When Willow woke, she was outside. Her face felt wet: blood from the wound on her temple mixed with a gentle drizzle, and the damp was soaking through the back of her jeans. She was wearing the waterproof jacket she’d had on when she’d been hit, and that was keeping the top of her body dry. She shifted slightly and the pain in her head was so severe that she wanted to scream. She didn’t scream. That pride again, but also an instinct for survival because somewhere close by there was the sound of footsteps. Willow heard the suction of boots lifted out of mud and the splash of surface water. She knew she was in no state to take on her attacker, so she lay still.
Strong arms grabbed her under her shoulders and began to drag her along the ground.

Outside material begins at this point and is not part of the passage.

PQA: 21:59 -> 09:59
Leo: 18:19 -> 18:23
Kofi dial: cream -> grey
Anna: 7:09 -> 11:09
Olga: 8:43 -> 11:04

Willow tried to distract herself from the pain. She could do this. It was why she got up before work every morning and practised the discipline of yoga. She could keep her breathing even, control her muscles and force herself to relax. Her attacker had to believe that she was still unconscious, that she posed no danger. Willow imagined coming to the scene as the first officer present. Her heels would be making tracks in the mud, and any competent detective or CSI would work out what had happened here. The killer was panicking and getting careless. The movement stopped and Willow’s upper body was dropped on the ground. This time there was no need for pretence. The pain was so intolerable that she slipped back into unconsciousness.
When she woke once more she was lying on her back again. The rain on her face was heavier, sharper. It was still and dark. Thick black. Usually her eyes adjusted to the island dark and after a while she’d make out shades of grey, a house light in the distance, the beam of a lighthouse sweeping the horizon. Now there was nothing and it came to her that she must still be unconscious, dreaming or dead. But her other senses were working. She felt cold and wet, and a heaviness on her lower limbs and her torso, as if something or someone was lying on top of her. There was a smell of damp earth. And a sound. Rhythmic, repetitive and oddly familiar.
At once Willow was a child again, at home in the commune in North Uist. It was the heyday of the establishment; three families and assorted hangers-on were living in the big laird’s house and the surrounding farm buildings. She was outside on a blowy spring day. Golden light broken up by cloud shadows that raced across the headland. Her father was turning the sandy soil in the vegetable garden so it would be ready for planting. That was the sound she could hear now. A spade slicing into the earth and then the thud of soil landing in the previously dug trench. Except that now the soil was being tipped onto her. It wasn’t rain on her face, but the wet earth that had already covered her body, trapping her legs and arms and making movement impossible.
She tried to scream, but as she opened her mouth, it was filled with mud. She spat it out and began to yell for help. The cry seemed to disappear into the dark, and all the time above her she heard the sound of the spade cutting and lifting and felt the soil as it rained down on her body and her face.